Bölüm 9 - Mahru

25.3K 1.1K 38
                                    


"Evet... evet evet evet..." Tutamadığım göz yaşlarımla beraber fısıltıyla dudaklarımın arasından çıkan cümlelerin karşılığında yüzüğü aynı parmağıma geri takmıştı. Etrafta tek tük insan vardı ve camii avlusundaydık. Bu yüzden pek de gören olmamıştı -ki bu en iyisiydi!

Diz çöktüğü yerden doğrulup karşılık beklemeden boynumdan sarılmıştı bana. Normalde bu yaptığına izin vermezdim, veremezdim... Ama bu defalık yapmaması gereken bu hareketine sesimi çıkaramamıştım. Aksine boynumu felç etmeye meyilli sarılışına bende karşılık verdim. Yani öyle vıcık vıcık da değil hani, yanlış anlamayın. Ellerimi kollarının üzerine koyup sarılıyormuş gibi yapmış olmuştum.
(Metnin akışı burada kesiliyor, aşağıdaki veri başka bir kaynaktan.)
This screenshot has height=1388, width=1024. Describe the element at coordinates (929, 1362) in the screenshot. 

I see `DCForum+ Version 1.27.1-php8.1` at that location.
"Seni üzmeyeceğime ilk Allah'a sonra da sana söz veriyorum... her hâliyle güzel kadın... iyi ki görmüşüm seni o gün de, tanımak istemişim..."

***

Yusuf yüzünden uzun süredir aksattığım derslerime yoğunlaşmam gerektiğini finallerin yaklaşmasıyla hatırlayabilmiştim. Son sene ve ilahiyat fakültesi öğrencisi olarak, liseden alt yapılı öğrenciler olduğumuz için pek de zorlanmamıştık Allah'a şükür... Ama bu hiç ders çalışmamam gerektiğini falan da göstermiyor yani!
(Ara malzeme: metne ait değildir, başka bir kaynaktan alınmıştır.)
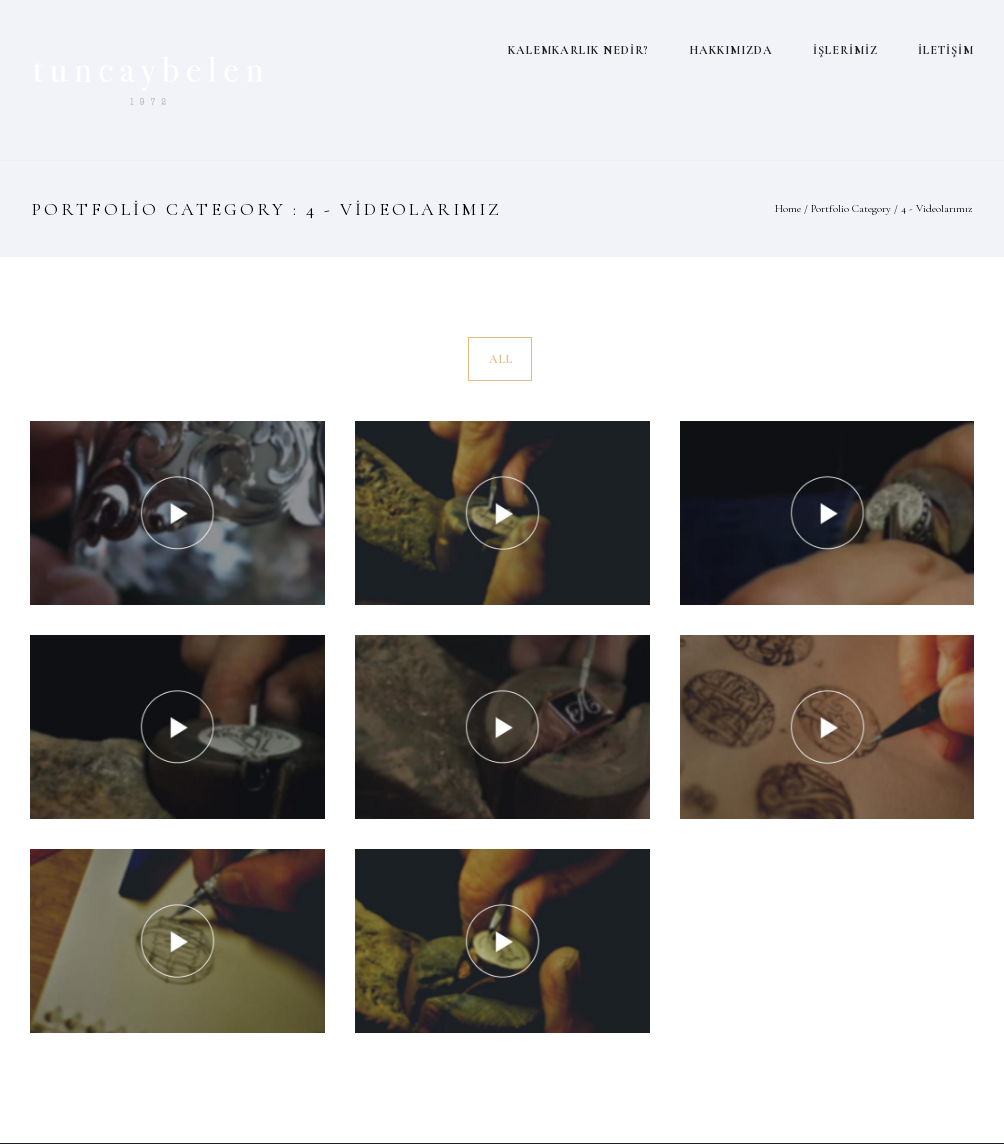 This screenshot has height=1144, width=1004. Describe the element at coordinates (788, 208) in the screenshot. I see `Home` at that location.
Akşam namazımı da kıldıktan sonra çalışma masamın başına geçtim ve yaklaşık bir saat içerisinde çalışabildiğim en verimli ders çalışmayı gerçekleştirdim. Normalde herhangi bir konuda öyle uzun uzun çalışmaktan hoşlanan bir insan olmadığım için derslerim de hiçbir zaman dört dörtlük değildi. Bu başarısız olduğumu göstermiyor ancak çalışsam yapabilirim anlamını taşıyor. Bu verimli çalışmamın ardından mutfağa gidip anneme yaptığı yemekte yardımcı olmak gereği duydum. O mutfağa girmemi istemez, söylemiştim. Ders çalışmam konusunda pek bir üstüme düşüyor... Ancak zorlayınca kabul edebiliyor (!)

"Neden geldin Mahru? Ben hazırlayınca çağıracaktım zaten sizi." Demedim mi?

"Öyle laf mı olur anne? Ben bu evin kızıyım, sana her zaman yardım etmem gerekiyor aslında. Bu işte bir anormallik yok mu sencede?" deyip boş gördüğüm masayı raflardan tabakları alarak doldurmaya başladım.

"İyi bari. Anlat bakalım, nasıl gidiyor?" Ama mutfaktayken açılan konuları hiç sevemiyorum işte. Çünkü açılan konunun ucu nereye gidecek anlayamıyorsun bile. Elimdeki tabakları yerli yerie koyduktan sonra çekmecede ki çatal-kaşıkları almaya yöneldim. "Ne nasıl gidiyor anne?"

Çatal-kaşıkları da yerine koyduktan sonra tezgahın üzerinde hazırlanmayı bekleyen salata malzemelerine yöneldim. "Ne olacak kızım, Yusuf'la nasıl gidiyor? İyi anlaşabiliyor musunuz bari?"

"Daha sadece yolun başındayız anne, onu tanımaya çalışıyorum. Anlaşmak için tanışabilmemiz lazım ya hani?" deyip elimde ki yıkanmış kıvırcıkları ince ince doğramaya başladım. Bu sırada annem kavurduğu kuş başı etleri tencerede ki patlıcanların üzerine ekliyordu.

"E kızım ne yaptınız sanki şimdiye kadar? Sende varya!" Anne değil mi, anlamazdan gelir tabiki!

***

"Mahru, nasılsın kızım?" deyip yemeğine biraz daha tuz katmakla meşgul babama yandan bir bakış atıp ciddiyetini kontrol ettim. Bazen laf olsun diye söyleyip başka bir lafa devam edebiliyor da...

"İyiyim baba, sen nasılsın?" dedikten sonra kaşığımda ki çorbayı ağzıma götürdüm. Annemden öğrenmem gerekn bir sürü şey olduğu kafama dank etmişti bugün yine! Bir innsan her şeyimi güzel yapabilir...

"İyiyim ben de. Yusuf nasıl? Ne zamandır göremiyorum onu şirkette, asistanı birlikte olduğunuzu söylüyor..." Al işte! Herkese isim vererek, nereye gittiğini haber etmek zorunda değilsin ki sen! Adam yanlış anlamış resmen, baksana!